However, the natural seeder-feeder effect known from cloud physics can be exploited for generating precipitation, whereby ice nuclei fail from higher layers into the rain clouds, causing droplet growth based on coalescence through collisions, which finally leads to the formation of precipitation elements (rainfall).

Likewise, during water ice injection into the fog or the cloud, a forced coalescence and a rapid droplet growth occurs, which causes the droplets to produce rainfall and hence also disperse the fog (or from precipitation from clouds). In addition, the pressure transient produced by the injection results in a forced convection which causes the effect to expand to regions outside the direct range of the water ice particles (mixing of foggy air with already defogged air and therefore additional defogging).

The method has the following advantages as compared to the aforedescribed methods:

1. The water ice particles do not leave any residues harmful to the environment which can accumulate in the water or in the ground.

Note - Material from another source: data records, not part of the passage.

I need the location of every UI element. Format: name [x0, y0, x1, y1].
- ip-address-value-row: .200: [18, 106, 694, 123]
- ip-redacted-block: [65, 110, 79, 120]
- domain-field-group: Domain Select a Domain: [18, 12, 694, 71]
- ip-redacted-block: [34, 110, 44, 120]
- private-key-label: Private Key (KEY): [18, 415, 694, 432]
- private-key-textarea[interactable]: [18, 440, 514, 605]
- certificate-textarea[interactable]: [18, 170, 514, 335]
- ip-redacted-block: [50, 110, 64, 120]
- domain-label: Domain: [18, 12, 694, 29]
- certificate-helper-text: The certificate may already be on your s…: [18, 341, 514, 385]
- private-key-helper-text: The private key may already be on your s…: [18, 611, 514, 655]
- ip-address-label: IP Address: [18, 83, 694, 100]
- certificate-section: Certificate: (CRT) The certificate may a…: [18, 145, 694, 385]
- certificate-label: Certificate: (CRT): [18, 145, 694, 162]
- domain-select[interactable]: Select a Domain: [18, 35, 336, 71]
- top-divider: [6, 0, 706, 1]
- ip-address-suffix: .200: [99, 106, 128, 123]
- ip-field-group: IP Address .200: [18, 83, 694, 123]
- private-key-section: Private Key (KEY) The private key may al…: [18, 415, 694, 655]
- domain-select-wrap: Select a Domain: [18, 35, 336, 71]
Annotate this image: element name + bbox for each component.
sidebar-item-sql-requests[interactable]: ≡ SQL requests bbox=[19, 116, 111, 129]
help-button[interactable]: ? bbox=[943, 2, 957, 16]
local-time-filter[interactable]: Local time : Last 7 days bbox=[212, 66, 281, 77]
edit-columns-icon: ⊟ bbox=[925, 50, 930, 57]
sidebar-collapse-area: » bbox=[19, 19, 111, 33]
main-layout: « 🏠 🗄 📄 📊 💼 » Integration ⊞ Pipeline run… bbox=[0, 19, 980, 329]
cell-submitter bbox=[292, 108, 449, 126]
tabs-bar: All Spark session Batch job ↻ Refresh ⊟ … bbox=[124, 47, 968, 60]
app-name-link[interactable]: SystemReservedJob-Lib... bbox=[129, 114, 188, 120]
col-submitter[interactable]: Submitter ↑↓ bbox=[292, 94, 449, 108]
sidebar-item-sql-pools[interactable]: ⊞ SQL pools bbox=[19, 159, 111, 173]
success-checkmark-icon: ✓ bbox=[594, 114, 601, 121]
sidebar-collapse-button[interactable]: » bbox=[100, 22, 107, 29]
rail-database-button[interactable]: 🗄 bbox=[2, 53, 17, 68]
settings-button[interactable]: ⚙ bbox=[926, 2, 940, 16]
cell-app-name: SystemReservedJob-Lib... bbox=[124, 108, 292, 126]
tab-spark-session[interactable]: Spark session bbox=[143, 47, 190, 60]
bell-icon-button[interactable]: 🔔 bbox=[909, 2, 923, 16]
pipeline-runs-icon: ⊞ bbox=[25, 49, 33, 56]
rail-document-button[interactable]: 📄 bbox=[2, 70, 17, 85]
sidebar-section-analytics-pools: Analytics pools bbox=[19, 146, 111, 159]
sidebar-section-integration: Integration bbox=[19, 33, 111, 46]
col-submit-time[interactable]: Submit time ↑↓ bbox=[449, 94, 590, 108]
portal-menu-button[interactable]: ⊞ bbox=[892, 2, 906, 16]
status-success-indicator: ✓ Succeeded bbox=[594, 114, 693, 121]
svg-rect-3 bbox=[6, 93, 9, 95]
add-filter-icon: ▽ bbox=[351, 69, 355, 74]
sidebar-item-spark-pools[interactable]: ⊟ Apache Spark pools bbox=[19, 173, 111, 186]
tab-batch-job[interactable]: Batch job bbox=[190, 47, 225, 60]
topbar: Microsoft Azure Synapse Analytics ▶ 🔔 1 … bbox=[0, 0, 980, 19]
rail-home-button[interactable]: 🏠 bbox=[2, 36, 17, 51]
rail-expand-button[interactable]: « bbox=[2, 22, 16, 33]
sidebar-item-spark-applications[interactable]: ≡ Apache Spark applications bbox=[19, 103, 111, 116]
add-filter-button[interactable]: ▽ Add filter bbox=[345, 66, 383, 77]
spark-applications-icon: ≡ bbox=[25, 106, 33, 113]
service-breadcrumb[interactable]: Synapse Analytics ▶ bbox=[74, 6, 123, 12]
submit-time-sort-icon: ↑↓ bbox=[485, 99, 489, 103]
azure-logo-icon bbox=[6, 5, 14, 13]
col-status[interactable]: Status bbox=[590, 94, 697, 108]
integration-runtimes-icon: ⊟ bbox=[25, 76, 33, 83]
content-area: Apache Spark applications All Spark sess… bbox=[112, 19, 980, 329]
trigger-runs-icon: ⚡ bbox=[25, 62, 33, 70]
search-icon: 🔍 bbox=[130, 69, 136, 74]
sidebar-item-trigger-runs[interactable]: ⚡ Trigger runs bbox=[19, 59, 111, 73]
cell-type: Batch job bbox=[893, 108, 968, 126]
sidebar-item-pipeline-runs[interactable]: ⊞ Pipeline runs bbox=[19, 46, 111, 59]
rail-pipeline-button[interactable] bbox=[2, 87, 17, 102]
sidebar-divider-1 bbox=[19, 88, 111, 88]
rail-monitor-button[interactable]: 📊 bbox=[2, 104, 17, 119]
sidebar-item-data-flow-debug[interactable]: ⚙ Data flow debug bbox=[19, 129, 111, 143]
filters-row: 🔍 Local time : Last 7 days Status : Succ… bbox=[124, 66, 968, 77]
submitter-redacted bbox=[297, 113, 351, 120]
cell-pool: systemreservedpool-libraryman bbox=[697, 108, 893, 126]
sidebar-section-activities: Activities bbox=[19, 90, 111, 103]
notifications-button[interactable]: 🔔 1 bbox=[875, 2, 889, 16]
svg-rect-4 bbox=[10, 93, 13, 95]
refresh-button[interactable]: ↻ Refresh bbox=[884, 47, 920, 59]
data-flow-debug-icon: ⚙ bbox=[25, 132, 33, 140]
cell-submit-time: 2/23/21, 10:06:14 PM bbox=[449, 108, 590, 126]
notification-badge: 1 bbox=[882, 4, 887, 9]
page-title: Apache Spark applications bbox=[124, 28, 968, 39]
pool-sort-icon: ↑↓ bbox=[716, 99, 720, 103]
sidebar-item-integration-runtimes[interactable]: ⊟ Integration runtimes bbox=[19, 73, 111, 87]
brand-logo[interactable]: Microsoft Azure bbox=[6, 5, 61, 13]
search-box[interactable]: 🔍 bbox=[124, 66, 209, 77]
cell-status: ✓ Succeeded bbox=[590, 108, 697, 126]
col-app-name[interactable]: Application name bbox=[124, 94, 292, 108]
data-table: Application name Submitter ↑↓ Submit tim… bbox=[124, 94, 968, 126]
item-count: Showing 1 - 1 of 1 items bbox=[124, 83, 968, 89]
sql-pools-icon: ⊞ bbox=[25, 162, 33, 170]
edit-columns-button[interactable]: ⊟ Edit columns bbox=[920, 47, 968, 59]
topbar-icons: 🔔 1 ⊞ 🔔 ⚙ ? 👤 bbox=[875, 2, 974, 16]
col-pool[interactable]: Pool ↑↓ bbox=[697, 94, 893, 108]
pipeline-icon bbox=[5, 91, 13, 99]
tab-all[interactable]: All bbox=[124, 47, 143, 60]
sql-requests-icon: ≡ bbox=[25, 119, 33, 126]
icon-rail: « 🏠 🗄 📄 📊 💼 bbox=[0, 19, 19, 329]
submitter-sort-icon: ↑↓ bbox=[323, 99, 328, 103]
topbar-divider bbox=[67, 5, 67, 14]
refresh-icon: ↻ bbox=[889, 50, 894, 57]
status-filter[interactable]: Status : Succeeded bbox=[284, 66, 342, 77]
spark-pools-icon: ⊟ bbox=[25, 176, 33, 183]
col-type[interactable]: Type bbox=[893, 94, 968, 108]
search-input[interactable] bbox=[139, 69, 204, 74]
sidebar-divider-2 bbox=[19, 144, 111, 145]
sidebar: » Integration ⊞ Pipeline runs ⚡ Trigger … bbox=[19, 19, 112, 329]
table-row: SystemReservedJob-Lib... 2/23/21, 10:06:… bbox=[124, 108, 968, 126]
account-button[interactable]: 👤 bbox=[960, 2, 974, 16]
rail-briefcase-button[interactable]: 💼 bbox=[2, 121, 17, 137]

2. The water ice particles cannot only be introduced into the fog or the cloud from above, but also from the ground by using an air or gas stream which can be produced, for example, with a compressor. Due to the mass of the particles, the impulse transferred by the air flow to the water ice particles is sufficiently large to launch the particles several 10 meters vertically or horizontally into the fog or the cloud.

3. The process for dispersing fog or forming precipitation from clouds is extraordinarily fast i.e., the process occurs within several minutes and is effective with both cold and warm fog.

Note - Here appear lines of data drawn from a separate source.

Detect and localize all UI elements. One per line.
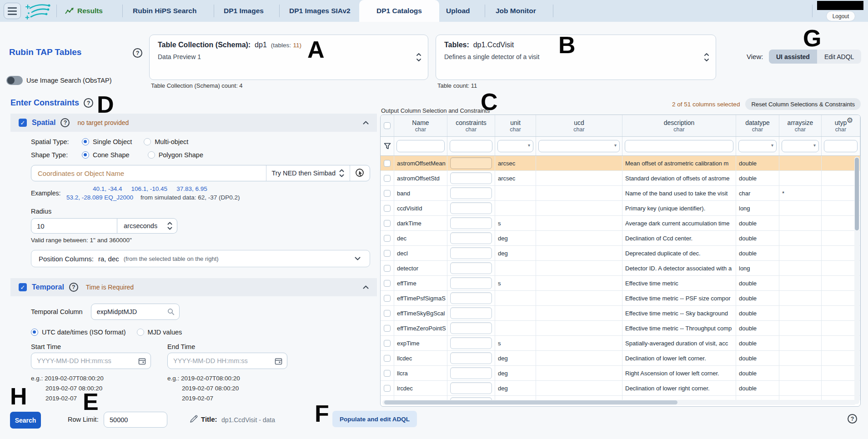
table-row[interactable]: expTimesSpatially-averaged duration of v…: [381, 336, 860, 351]
temporal-help-icon[interactable]: ?: [69, 283, 78, 292]
tab-job-monitor[interactable]: Job Monitor: [496, 0, 536, 22]
calendar-icon[interactable]: [138, 357, 146, 365]
polygon-shape-label[interactable]: Polygon Shape: [159, 151, 203, 159]
row-checkbox[interactable]: [384, 235, 391, 242]
row-checkbox[interactable]: [384, 160, 391, 167]
collapse-temporal-icon[interactable]: [363, 285, 369, 289]
row-checkbox[interactable]: [384, 295, 391, 302]
constraint-input[interactable]: [450, 367, 492, 379]
position-columns-expander[interactable]: Position Columns: ra, dec (from the sele…: [31, 250, 370, 267]
horizontal-scrollbar-thumb[interactable]: [384, 400, 677, 404]
example-coordinate-link[interactable]: 106.1, -10.45: [131, 185, 168, 192]
column-header-constraints[interactable]: constraintschar: [447, 115, 495, 136]
example-coordinate-link[interactable]: 53.2, -28.089 EQ_J2000: [66, 194, 133, 201]
table-row[interactable]: detectorDetector ID. A detector associat…: [381, 261, 860, 276]
constraint-input[interactable]: [450, 352, 492, 364]
row-checkbox[interactable]: [384, 175, 391, 182]
row-checkbox[interactable]: [384, 220, 391, 227]
tab-results[interactable]: Results: [65, 0, 103, 22]
tab-dp1-images-siav2[interactable]: DP1 Images SIAv2: [289, 0, 351, 22]
vertical-scrollbar[interactable]: [854, 157, 859, 404]
table-row[interactable]: decdegDeclination of Ccd center.double: [381, 231, 860, 246]
constraint-input[interactable]: [450, 247, 492, 259]
constraint-input[interactable]: [450, 232, 492, 244]
column-header-Name[interactable]: Namechar: [394, 115, 447, 136]
vertical-scrollbar-thumb[interactable]: [855, 158, 859, 230]
constraint-input[interactable]: [450, 157, 492, 169]
constraint-input[interactable]: [450, 217, 492, 229]
collapse-spatial-icon[interactable]: [363, 121, 369, 125]
constraints-help-icon[interactable]: ?: [84, 98, 93, 108]
cone-shape-label[interactable]: Cone Shape: [93, 151, 130, 159]
tables-select[interactable]: Tables: dp1.CcdVisit Defines a single de…: [436, 35, 716, 80]
table-row[interactable]: llcdecdegDeclination of lower left corne…: [381, 351, 860, 366]
edit-title-pencil-icon[interactable]: [189, 414, 198, 424]
filter-utyp-input[interactable]: [824, 140, 858, 152]
temporal-column-input[interactable]: [97, 308, 167, 315]
tap-tables-help-icon[interactable]: ?: [133, 48, 142, 58]
filter-ucd-input[interactable]: ▾: [538, 140, 620, 152]
page-help-icon[interactable]: ?: [848, 414, 857, 424]
column-header-utyp[interactable]: utypchar: [822, 115, 860, 136]
table-row[interactable]: llcradegRight Ascension of lower left co…: [381, 366, 860, 381]
column-header-description[interactable]: descriptionchar: [622, 115, 736, 136]
multi-object-label[interactable]: Multi-object: [155, 138, 188, 145]
constraint-input[interactable]: [450, 262, 492, 274]
row-limit-input[interactable]: [104, 412, 167, 428]
table-settings-gear-icon[interactable]: ⚙: [847, 117, 853, 124]
polygon-shape-radio[interactable]: [148, 151, 155, 159]
constraint-input[interactable]: [450, 307, 492, 319]
tab-dp1-images[interactable]: DP1 Images: [224, 0, 264, 22]
mjd-format-radio[interactable]: [137, 329, 144, 336]
row-checkbox[interactable]: [384, 190, 391, 197]
table-row[interactable]: darkTimesAverage dark current accumulati…: [381, 216, 860, 231]
spatial-checkbox[interactable]: ✓: [19, 119, 27, 127]
constraint-input[interactable]: [450, 337, 492, 349]
view-ui-assisted-button[interactable]: UI assisted: [769, 50, 817, 64]
table-row[interactable]: astromOffsetStdarcsecStandard deviation …: [381, 171, 860, 186]
constraint-input[interactable]: [450, 322, 492, 334]
filter-datatype-input[interactable]: ▾: [738, 140, 777, 152]
view-edit-adql-button[interactable]: Edit ADQL: [817, 50, 861, 64]
constraint-input[interactable]: [450, 187, 492, 199]
constraint-input[interactable]: [450, 292, 492, 304]
radius-unit-select[interactable]: arcseconds: [117, 218, 177, 234]
row-checkbox[interactable]: [384, 370, 391, 377]
utc-format-radio[interactable]: [31, 329, 38, 336]
row-checkbox[interactable]: [384, 325, 391, 332]
mjd-format-label[interactable]: MJD values: [148, 329, 182, 336]
spatial-help-icon[interactable]: ?: [60, 118, 70, 127]
row-checkbox[interactable]: [384, 340, 391, 347]
populate-adql-button[interactable]: Populate and edit ADQL: [332, 411, 417, 427]
single-object-label[interactable]: Single Object: [93, 138, 132, 145]
temporal-checkbox[interactable]: ✓: [19, 283, 27, 291]
calendar-icon[interactable]: [275, 357, 282, 365]
column-header-ucd[interactable]: ucdchar: [536, 115, 622, 136]
single-object-radio[interactable]: [82, 138, 89, 145]
row-checkbox[interactable]: [384, 385, 391, 392]
resolve-target-button[interactable]: [350, 165, 370, 181]
table-row[interactable]: decldegDeprecated duplicate of dec.doubl…: [381, 246, 860, 261]
table-row[interactable]: effTimesEffective time metricdouble: [381, 276, 860, 291]
table-row[interactable]: ccdVisitIdPrimary key (unique identifier…: [381, 201, 860, 216]
table-row[interactable]: astromOffsetMeanarcsecMean offset of ast…: [381, 156, 860, 171]
schema-select[interactable]: Table Collection (Schema): dp1 (tables: …: [149, 35, 428, 80]
tab-rubin-hips-search[interactable]: Rubin HiPS Search: [133, 0, 196, 22]
start-time-input[interactable]: [37, 357, 138, 364]
magnifier-icon[interactable]: [167, 308, 175, 315]
filter-Name-input[interactable]: [396, 140, 445, 152]
filter-constraints-input[interactable]: [450, 140, 492, 152]
filter-unit-input[interactable]: ▾: [497, 140, 533, 152]
table-row[interactable]: lrcdecdegDeclination of lower right corn…: [381, 381, 860, 396]
logout-button[interactable]: Logout: [827, 11, 855, 21]
coordinates-input[interactable]: [31, 170, 266, 177]
table-row[interactable]: effTimeZeroPointSEffective time metric -…: [381, 321, 860, 336]
select-all-checkbox[interactable]: [384, 122, 391, 129]
row-checkbox[interactable]: [384, 250, 391, 257]
utc-format-label[interactable]: UTC date/times (ISO format): [42, 329, 126, 336]
filter-funnel-icon[interactable]: [384, 143, 391, 150]
column-header-unit[interactable]: unitchar: [495, 115, 536, 136]
row-checkbox[interactable]: [384, 205, 391, 212]
row-checkbox[interactable]: [384, 310, 391, 317]
resolver-select[interactable]: Try NED then Simbad: [266, 165, 350, 181]
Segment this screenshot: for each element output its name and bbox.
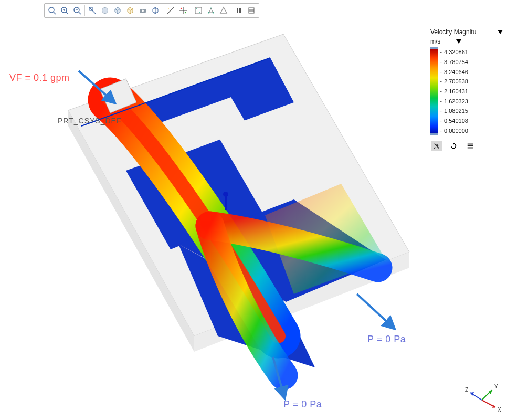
legend-pin-button[interactable] <box>431 141 442 151</box>
svg-text:Y: Y <box>494 384 498 390</box>
inlet-vf-label: VF = 0.1 gpm <box>9 72 70 83</box>
legend-scale: 4.320861 3.780754 3.240646 2.700538 2.16… <box>440 47 468 135</box>
csys-label: PRT_CSYS_DEF <box>58 117 121 125</box>
svg-text:X: X <box>498 407 501 413</box>
legend-tick: 0.000000 <box>440 125 468 135</box>
svg-point-38 <box>436 144 438 146</box>
legend-colorbar <box>430 47 438 135</box>
outlet-a-label: P = 0 Pa <box>367 334 406 345</box>
legend-units-dropdown-icon[interactable] <box>456 39 461 44</box>
svg-marker-46 <box>489 390 492 394</box>
legend-title-dropdown-icon[interactable] <box>498 30 503 34</box>
legend-tick: 0.540108 <box>440 116 468 126</box>
legend-tick: 4.320861 <box>440 47 468 57</box>
legend-tick: 2.700538 <box>440 77 468 87</box>
outlet-arrow-a-icon <box>357 294 391 326</box>
legend-tick: 2.160431 <box>440 87 468 97</box>
legend-units: m/s <box>430 38 440 45</box>
legend-menu-button[interactable] <box>465 141 476 151</box>
legend-tick: 3.240646 <box>440 67 468 77</box>
legend-title: Velocity Magnitu <box>430 28 476 36</box>
color-legend: Velocity Magnitu m/s 4.320861 3.780754 3… <box>430 28 507 151</box>
legend-refresh-button[interactable] <box>448 141 459 151</box>
outlet-b-label: P = 0 Pa <box>283 399 322 410</box>
axis-triad[interactable]: X Y Z <box>465 378 502 415</box>
svg-text:Z: Z <box>465 387 468 393</box>
legend-tick: 3.780754 <box>440 57 468 67</box>
legend-tick: 1.620323 <box>440 96 468 106</box>
legend-tick: 1.080215 <box>440 106 468 116</box>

4. The methods can also been used in a mobile setting, so that they can be applied in traffic management, such as landing strips, roads and harbors, as well as opening air and sports events, without high investment and operating costs.

The efficiency of this method can be increased by surrounding or mixing the water ice particles with additional chemical substances, which support the dispersion of fog or the formation of precipitation from clouds. The chemical substances have the effect of promoting the formation of condensation nuclei or the evaporation of the droplets due to the undersaturation achieved by condensation. In addition, the water ice particles can be surrounded or mixed with additional substances that retard the sublimation process of the water ice and thereby increase the range of the water ice particles.

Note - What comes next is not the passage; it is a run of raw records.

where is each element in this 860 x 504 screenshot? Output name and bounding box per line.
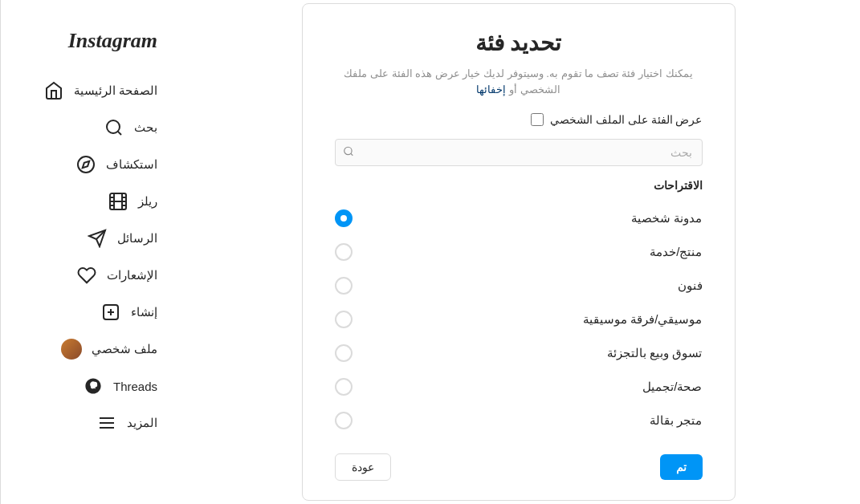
sidebar-item-label: ملف شخصي [92, 342, 157, 356]
svg-point-2 [107, 120, 120, 133]
threads-icon [83, 376, 104, 396]
search-input[interactable] [335, 139, 703, 166]
messages-icon [87, 228, 108, 249]
sidebar-item-label: الرسائل [117, 231, 157, 246]
svg-point-4 [78, 156, 94, 173]
heart-icon [76, 265, 97, 286]
show-profile-checkbox[interactable] [531, 113, 544, 126]
done-button[interactable]: تم [660, 454, 703, 480]
card-title: تحديد فئة [335, 30, 703, 56]
avatar-icon [61, 339, 82, 360]
sidebar-item-home[interactable]: الصفحة الرئيسية [10, 72, 167, 109]
sidebar-item-label: الإشعارات [107, 268, 157, 282]
svg-line-1 [350, 153, 353, 156]
sidebar-item-profile[interactable]: ملف شخصي [10, 331, 167, 368]
option-label: تسوق وبيع بالتجزئة [607, 346, 702, 360]
plus-icon [100, 302, 121, 323]
option-row: صحة/تجميل [335, 370, 703, 404]
option-label: صحة/تجميل [642, 380, 702, 394]
option-radio[interactable] [335, 344, 353, 362]
option-radio[interactable] [335, 209, 353, 227]
svg-line-3 [118, 132, 121, 135]
back-button[interactable]: عودة [335, 453, 391, 481]
option-radio[interactable] [335, 243, 353, 261]
main-content: تحديد فئة يمكنك اختيار فئة تصف ما تقوم ب… [177, 0, 860, 504]
menu-icon [96, 413, 117, 433]
search-icon [343, 146, 354, 160]
sidebar-item-search[interactable]: بحث [10, 109, 167, 146]
sidebar: Instagram الصفحة الرئيسيةبحثاستكشافريلزا… [0, 0, 177, 504]
options-list: مدونة شخصيةمنتج/خدمةفنونموسيقي/فرقة موسي… [335, 201, 703, 437]
sidebar-item-notifications[interactable]: الإشعارات [10, 257, 167, 294]
sidebar-item-more[interactable]: المزيد [10, 404, 167, 441]
sidebar-item-messages[interactable]: الرسائل [10, 220, 167, 257]
sidebar-item-label: Threads [113, 380, 157, 393]
option-row: منتج/خدمة [335, 235, 703, 269]
sidebar-item-label: الصفحة الرئيسية [74, 83, 157, 98]
category-card: تحديد فئة يمكنك اختيار فئة تصف ما تقوم ب… [302, 3, 736, 501]
footer-buttons: تم عودة [335, 453, 703, 481]
search-icon [104, 117, 124, 138]
sidebar-item-label: بحث [134, 120, 157, 135]
sidebar-item-create[interactable]: إنشاء [10, 294, 167, 331]
option-radio[interactable] [335, 277, 353, 295]
sidebar-item-reels[interactable]: ريلز [10, 183, 167, 220]
option-row: مدونة شخصية [335, 201, 703, 235]
option-label: مدونة شخصية [631, 211, 702, 226]
option-row: فنون [335, 269, 703, 303]
subtitle-link[interactable]: إخفائها [476, 83, 506, 96]
option-radio[interactable] [335, 311, 353, 328]
sidebar-item-label: المزيد [127, 416, 157, 430]
search-row [335, 139, 703, 166]
svg-point-0 [344, 147, 351, 154]
option-row: متجر بقالة [335, 404, 703, 437]
card-subtitle: يمكنك اختيار فئة تصف ما تقوم به. وسيتوفر… [335, 66, 703, 97]
option-radio[interactable] [335, 412, 353, 429]
option-label: موسيقي/فرقة موسيقية [583, 312, 702, 327]
suggestions-label: الاقتراحات [335, 179, 703, 192]
option-label: متجر بقالة [650, 413, 702, 428]
reels-icon [108, 191, 128, 212]
svg-marker-5 [83, 161, 89, 168]
option-label: فنون [678, 278, 703, 293]
sidebar-item-threads[interactable]: Threads [10, 368, 167, 404]
option-radio[interactable] [335, 378, 353, 396]
instagram-logo: Instagram [10, 16, 167, 72]
show-profile-label: عرض الفئة على الملف الشخصي [550, 113, 703, 126]
sidebar-item-explore[interactable]: استكشاف [10, 146, 167, 183]
sidebar-item-label: استكشاف [106, 157, 157, 172]
home-icon [43, 80, 64, 101]
option-label: منتج/خدمة [650, 245, 702, 259]
sidebar-item-label: ريلز [138, 194, 157, 209]
explore-icon [75, 154, 96, 175]
option-row: موسيقي/فرقة موسيقية [335, 303, 703, 336]
sidebar-item-label: إنشاء [131, 305, 157, 319]
show-profile-row: عرض الفئة على الملف الشخصي [335, 113, 703, 126]
option-row: تسوق وبيع بالتجزئة [335, 336, 703, 370]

Additional advantageous embodiments of the invention are recited in the dependent claims.

In the following, respective embodiments are described for both fog dispersion and for producing precipitation from clouds.

For dispersing fog, a screw compressor is installed on a vehicle and provided with a jet nozzle that points vertically upwardly.

Water ice is either crushed in a special ice crusher starting with commercially available ice blocks or supplied as already crushed ice. The crushed ice is fed to the compressed air flow from a feed container over a rotating plate in a metering system, and further crushed to a size between 0.5 and 5 mm before the air jet exist the jet nozzle.

The water ice particles are accelerated by the air jet in the jet nozzle to an initial velocity of approximately 200 m/s.

The vehicle then moves slowly through the fog field and blows the water ice particles into the fog.

With the aforedescribed processes, the fog is dispersed within several minutes.

With cold fog (−4° C.), water ice crystals that are visible to the naked eye are formed which quickly settle to the ground.

The additional ice deposit does not substantially change the ground conditions, because this type of fog is already associated with ground frost and white frost.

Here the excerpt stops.